PROBLEM TO WORK ON:
Set down exactly the lines of the records from the top to the line containing "Exception Does Not Apply"; include both.

(Records from a dataset)
.....
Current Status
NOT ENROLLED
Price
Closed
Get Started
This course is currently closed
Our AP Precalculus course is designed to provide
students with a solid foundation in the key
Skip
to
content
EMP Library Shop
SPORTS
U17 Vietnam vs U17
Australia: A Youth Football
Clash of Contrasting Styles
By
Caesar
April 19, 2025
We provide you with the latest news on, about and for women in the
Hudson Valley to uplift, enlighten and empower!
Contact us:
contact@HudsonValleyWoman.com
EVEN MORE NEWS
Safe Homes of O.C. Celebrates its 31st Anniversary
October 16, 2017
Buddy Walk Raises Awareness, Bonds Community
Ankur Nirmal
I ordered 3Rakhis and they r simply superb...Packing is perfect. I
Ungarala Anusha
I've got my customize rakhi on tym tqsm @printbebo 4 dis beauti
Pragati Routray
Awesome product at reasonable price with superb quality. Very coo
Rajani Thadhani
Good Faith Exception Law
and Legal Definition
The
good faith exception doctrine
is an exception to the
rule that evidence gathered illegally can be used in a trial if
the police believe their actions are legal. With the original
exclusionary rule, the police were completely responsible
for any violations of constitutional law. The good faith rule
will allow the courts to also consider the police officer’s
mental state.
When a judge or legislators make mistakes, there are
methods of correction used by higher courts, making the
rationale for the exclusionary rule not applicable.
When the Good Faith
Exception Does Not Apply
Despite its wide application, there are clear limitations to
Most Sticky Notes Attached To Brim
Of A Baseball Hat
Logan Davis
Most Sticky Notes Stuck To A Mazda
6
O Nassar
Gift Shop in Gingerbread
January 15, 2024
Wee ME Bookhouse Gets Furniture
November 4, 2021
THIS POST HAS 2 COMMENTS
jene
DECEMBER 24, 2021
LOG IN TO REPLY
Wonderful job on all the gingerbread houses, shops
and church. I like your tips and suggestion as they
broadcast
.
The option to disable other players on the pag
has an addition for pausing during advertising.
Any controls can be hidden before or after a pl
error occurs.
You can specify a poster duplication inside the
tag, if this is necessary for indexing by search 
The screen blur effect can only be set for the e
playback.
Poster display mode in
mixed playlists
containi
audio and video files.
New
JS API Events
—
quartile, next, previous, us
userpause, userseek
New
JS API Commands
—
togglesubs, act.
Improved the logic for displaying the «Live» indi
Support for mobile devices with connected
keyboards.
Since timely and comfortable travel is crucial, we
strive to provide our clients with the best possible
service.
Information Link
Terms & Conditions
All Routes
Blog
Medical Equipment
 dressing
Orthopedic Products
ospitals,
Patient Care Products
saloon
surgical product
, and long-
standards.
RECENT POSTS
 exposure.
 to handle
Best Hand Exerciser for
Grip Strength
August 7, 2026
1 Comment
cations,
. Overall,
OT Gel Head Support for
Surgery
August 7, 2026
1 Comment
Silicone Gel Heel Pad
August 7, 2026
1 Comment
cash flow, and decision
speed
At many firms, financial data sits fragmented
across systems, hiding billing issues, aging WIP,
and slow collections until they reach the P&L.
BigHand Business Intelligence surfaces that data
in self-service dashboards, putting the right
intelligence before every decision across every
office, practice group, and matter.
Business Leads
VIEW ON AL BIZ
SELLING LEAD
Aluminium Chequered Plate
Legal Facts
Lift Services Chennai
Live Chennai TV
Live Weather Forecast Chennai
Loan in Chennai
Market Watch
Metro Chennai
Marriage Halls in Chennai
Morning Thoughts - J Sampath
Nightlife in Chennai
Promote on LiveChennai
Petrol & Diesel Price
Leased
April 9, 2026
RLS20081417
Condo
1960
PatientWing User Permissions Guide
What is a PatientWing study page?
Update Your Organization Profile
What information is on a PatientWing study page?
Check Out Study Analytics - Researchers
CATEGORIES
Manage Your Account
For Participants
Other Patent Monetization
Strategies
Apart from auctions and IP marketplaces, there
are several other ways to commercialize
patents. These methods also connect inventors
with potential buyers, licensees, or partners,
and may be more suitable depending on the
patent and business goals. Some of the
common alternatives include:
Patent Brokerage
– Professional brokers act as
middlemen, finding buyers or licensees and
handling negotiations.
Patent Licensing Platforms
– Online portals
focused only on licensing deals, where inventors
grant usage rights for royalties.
.....
SOLUTION BELOW:
Current Status
NOT ENROLLED
Price
Closed
Get Started
This course is currently closed
Our AP Precalculus course is designed to provide
students with a solid foundation in the key
Skip
to
content
EMP Library Shop
SPORTS
U17 Vietnam vs U17
Australia: A Youth Football
Clash of Contrasting Styles
By
Caesar
April 19, 2025
We provide you with the latest news on, about and for women in the
Hudson Valley to uplift, enlighten and empower!
Contact us:
contact@HudsonValleyWoman.com
EVEN MORE NEWS
Safe Homes of O.C. Celebrates its 31st Anniversary
October 16, 2017
Buddy Walk Raises Awareness, Bonds Community
Ankur Nirmal
I ordered 3Rakhis and they r simply superb...Packing is perfect. I
Ungarala Anusha
I've got my customize rakhi on tym tqsm @printbebo 4 dis beauti
Pragati Routray
Awesome product at reasonable price with superb quality. Very coo
Rajani Thadhani
Good Faith Exception Law
and Legal Definition
The
good faith exception doctrine
is an exception to the
rule that evidence gathered illegally can be used in a trial if
the police believe their actions are legal. With the original
exclusionary rule, the police were completely responsible
for any violations of constitutional law. The good faith rule
will allow the courts to also consider the police officer’s
mental state.
When a judge or legislators make mistakes, there are
methods of correction used by higher courts, making the
rationale for the exclusionary rule not applicable.
When the Good Faith
Exception Does Not Apply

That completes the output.